To the extent plaintiffs are still relying on that methodology, their efforts to identify a workable model fall short. Burke and Rosen have not made any effort to identify which products might serve as effective comparators to Dial Complete, or even to determine which criteria should be used to determine whether a particular product would serve as an effective comparator. (See Rosen Dep. (document no. 86-7) at 121:3-122:24.) Indeed, Rosen’s own testimony seems to suggest that he has yet to ascertain exactly how he will identify an appropriate comparator or specifically calculate a premium associated with the claimed attributes against a designated comparator. (See Rosen Dep. (document no. 86-7) at 124:15-127:8; 154:7-16.) Because the methodology proposed by Rosen and Burke does not attempt to isolate the premium due only to the challenged attributes, it is not consistent with plaintiffs’ theory of liability.
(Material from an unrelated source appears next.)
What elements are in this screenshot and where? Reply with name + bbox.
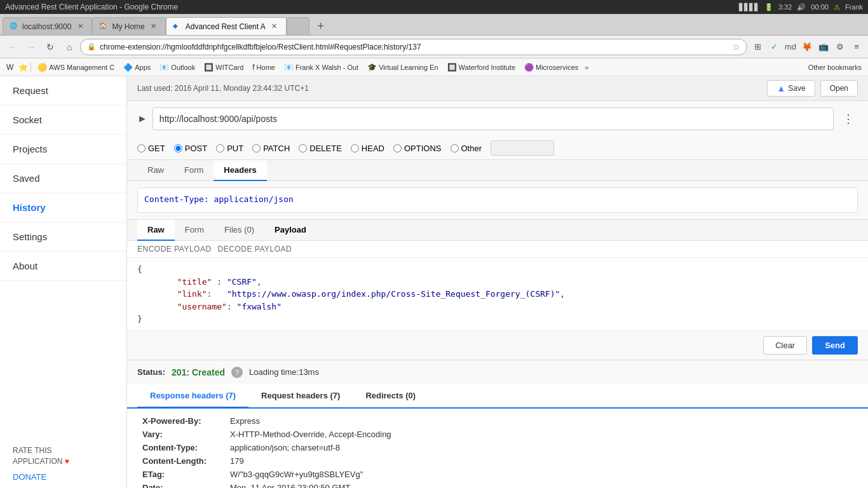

See Brazil v. Dole Packaged Foods, LLC, No. 12-CV-01831-LHK, 2014 WL 6794873, at *8 (N.D.Cal. Nov. 6, 2014) (finding that expert’s proposed regression model did not sufficiently isolate the price impact of defendant’s alleged misrepresentations, and “therefore fails under Comcast to adequately *79tie damages to Dole’s supposed misconduct.”).26

As for their proposed conjoint analysis methodology, Rosen and Burke fail to provide an actual model for evaluation, or any details regarding exactly how “the estimated attribute value of the challenged claims” will be established. Instead, in their rebuttal report, Rosen and Burke discuss how the conjoint analysis works generally, stating: “Data is collected on consumer preferences by the use of questionnaires and panel surveys, like those used by Dial. After the statistical data is colleeted[,] part-worth values are calculated using regression analysis from the surveys and are used to value dollar different attributes of the product, such as the challenged claims.” (Burke and Rosen Rebuttal Report (document no. 162-4) at ¶ 41.) Rosen and Burke provide minimal detail, however, about what data they will rely upon, where the data will come from, or how they will isolate the value attributable to the allegedly false efficacy claims.27 Moreover, as Dial’s expert points out, Rosen and Burke do not provide any specifics regarding the regression analysis they intend to use, or how the estimated attribute value of the challenged claims will be applied to the price paid by consumers in the market. (See Ugone Surre-ply (document no. 175-1) at ¶¶ 6-10, 12.) Greater detail is essential to the valid assessment of the feasibility of plaintiffs’ proposed methodology.28

To be clear, at the class certification stage, it is not necessary that class damages be calculated to a mathematical certainty. Even in Comcast, the Court held that “[c]al-culations need not be exact,” but rather “at the class-certification stage (as at trial), any model supporting a ‘plaintiffs damages case must be consistent with its liability case _’ ” Comcast, 133 S.Ct. at 1433 (quoting ABA Section of Antitrust Law, Proving Antitrust Damages: Legal and Economic Issues 57, 62 (2d ed. 2010)).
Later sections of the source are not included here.